Gold Slides, Oil Leaps as US-Iran War Dents AI-Fuelled Stock Market Records
GOLD PRICES slid on Monday, losing $135 per ounce from Friday's 2-week high as crude oil leapt and global stock markets retreated from new AI-led record highs on the US and Iran testing their Middle East ceasefire to the limit despite continuing talks about reopening the Strait of Hormuz, writes Atsuko Whitehouse at BullionVault.

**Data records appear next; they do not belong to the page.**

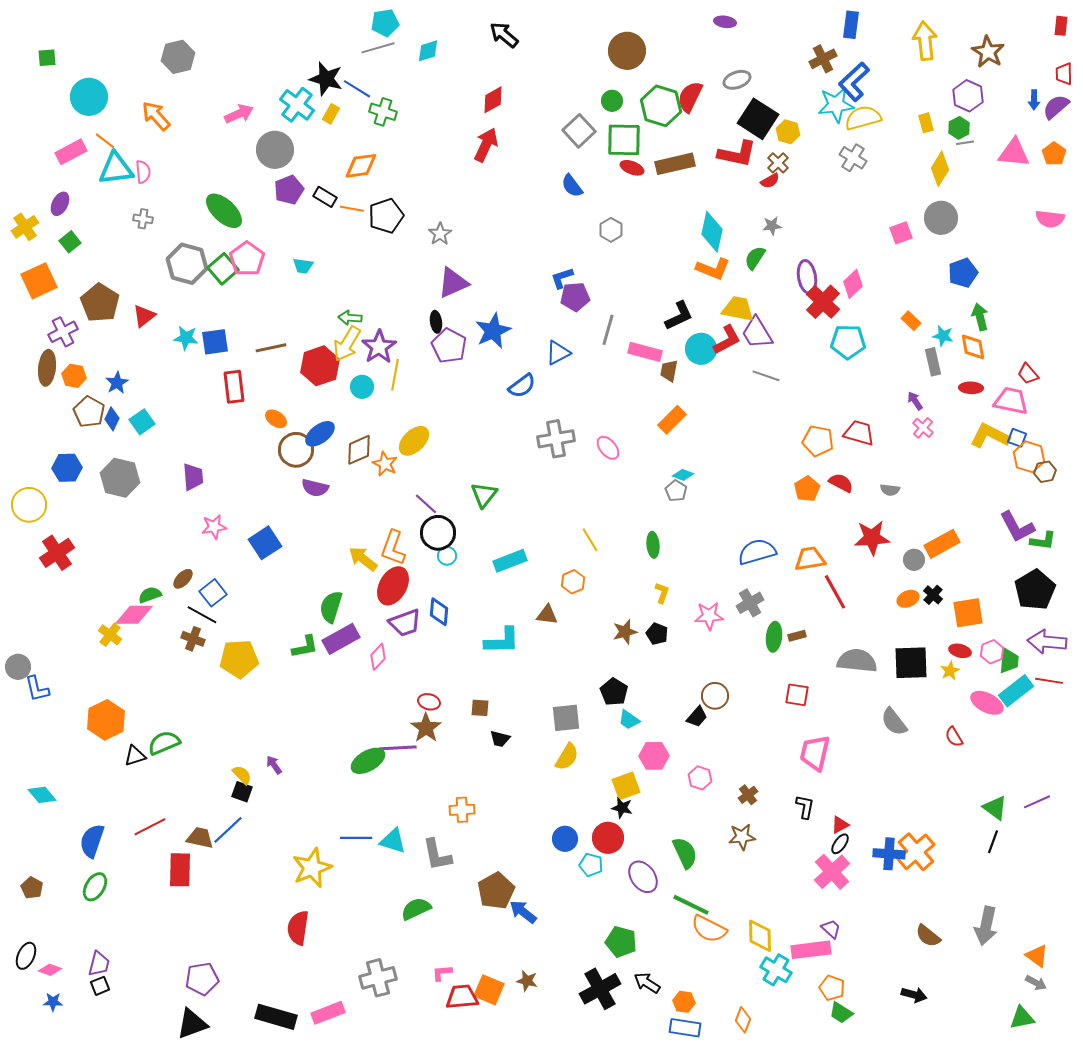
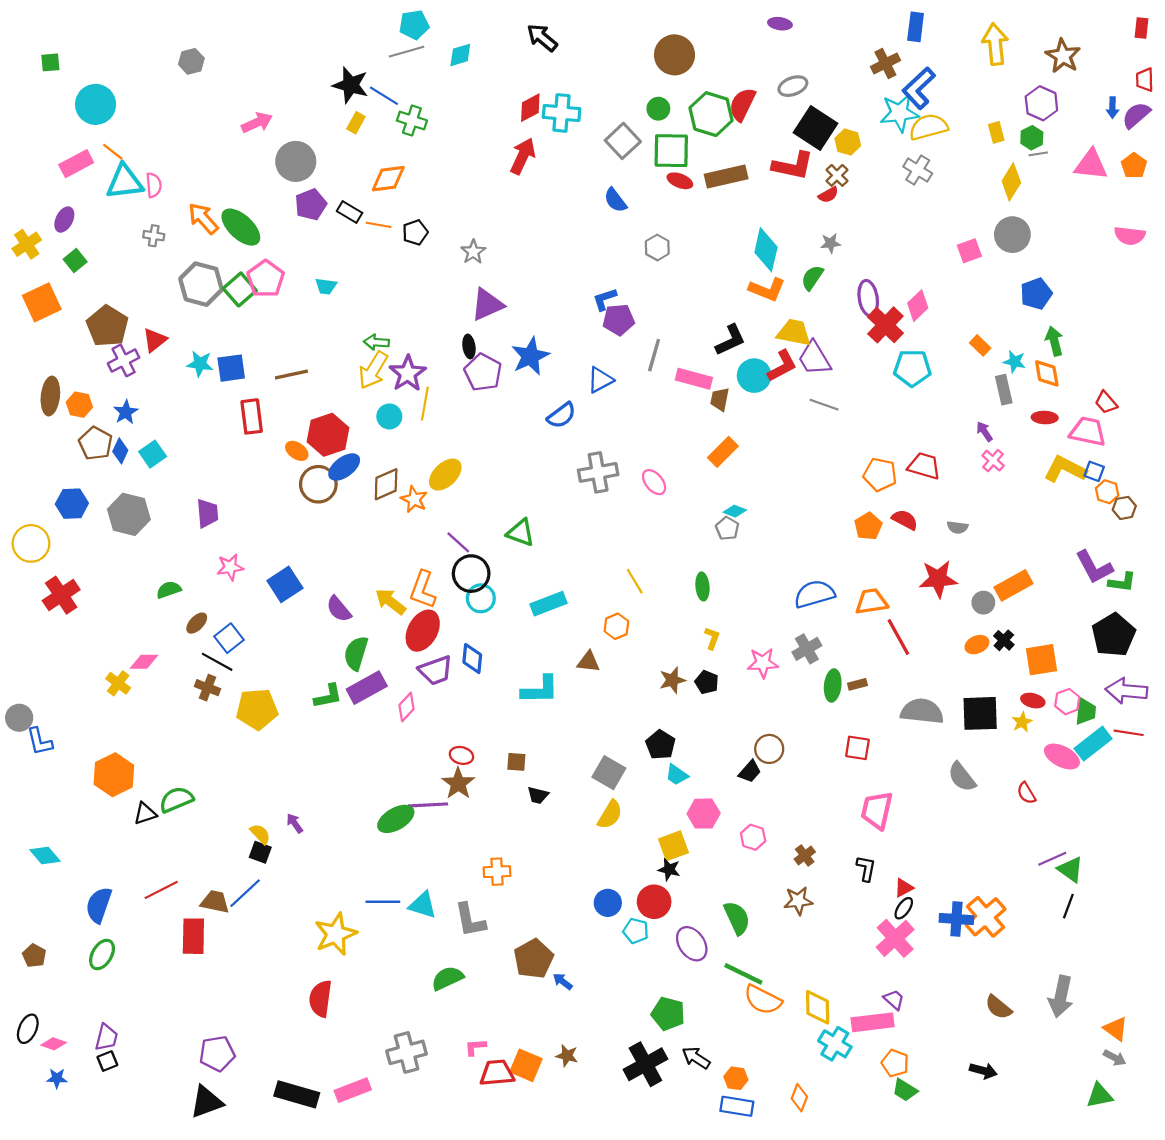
gray hexagon: (178, 57) -> (191, 61), size x0.7
cyan cross: (297, 105) -> (562, 113), moved, turned -32
orange arrow: (156, 116) -> (203, 218), moved
black pentagon: (386, 216) -> (415, 232), size x0.7
purple cross: (63, 332) -> (124, 360), moved
red hexagon: (320, 366) -> (328, 435), moved
orange hexagon: (1029, 457) -> (1107, 492), size x0.7
purple semicircle: (315, 488) -> (339, 609), moved, turned 36
green triangle: (484, 495) -> (521, 533), turned -48
cyan circle: (447, 556) -> (481, 598), size x1.4
green semicircle: (150, 595) -> (169, 590), moved
pink diamond: (134, 615) -> (144, 662), size x0.7
gray square: (566, 718) -> (609, 773), turned 36
purple line: (1037, 802) -> (1052, 859), moved
blue arrow: (523, 912) -> (563, 981), size x0.7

With the price of gold dropping as low as $4460 per troy ounce, crude oil prices rose for the first time in four sessions, leaping 5.3% per barrel of Brent as the US carried out what Washington called "self-defence" strikes on Iranian radar and drone-control facilities, while Iran struck a Middle East airbase used by the US as well as sites across Kuwait.
Asian equity markets rose, with both the Kospi Index in Seoul and the Nikkei in Tokyo setting new all-time highs on fresh AI chip and tech news. But European bourses fell almost 1.0% after rising back towards end-February's record peak on the EuroStoxx 600 index.

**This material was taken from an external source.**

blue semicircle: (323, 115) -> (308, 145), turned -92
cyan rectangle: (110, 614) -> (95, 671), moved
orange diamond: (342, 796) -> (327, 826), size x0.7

Friday saw Wall Street's increasingly tech-heavy S&P500 record its 9th weekly advance in a row, setting its 19th new record high of 2026 so far.
Gold, in contrast, has now fallen by almost 1/5th from end-January's all-time gold price peak.

"We remain positive on the outlook for gold and continue to view the precious metal as a source of diversification within portfolios," says Swiss banking giant and London bullion clearing member UBS.
Despite cutting its year-end gold price forecast from $5900 to $5500 per ounce, "Commodities offer a valuable hedge against inflation and supply shocks," UBS goes on, "and their typically low correlation with equities and bonds makes them an effective portfolio diversifier, especially in periods of market stress."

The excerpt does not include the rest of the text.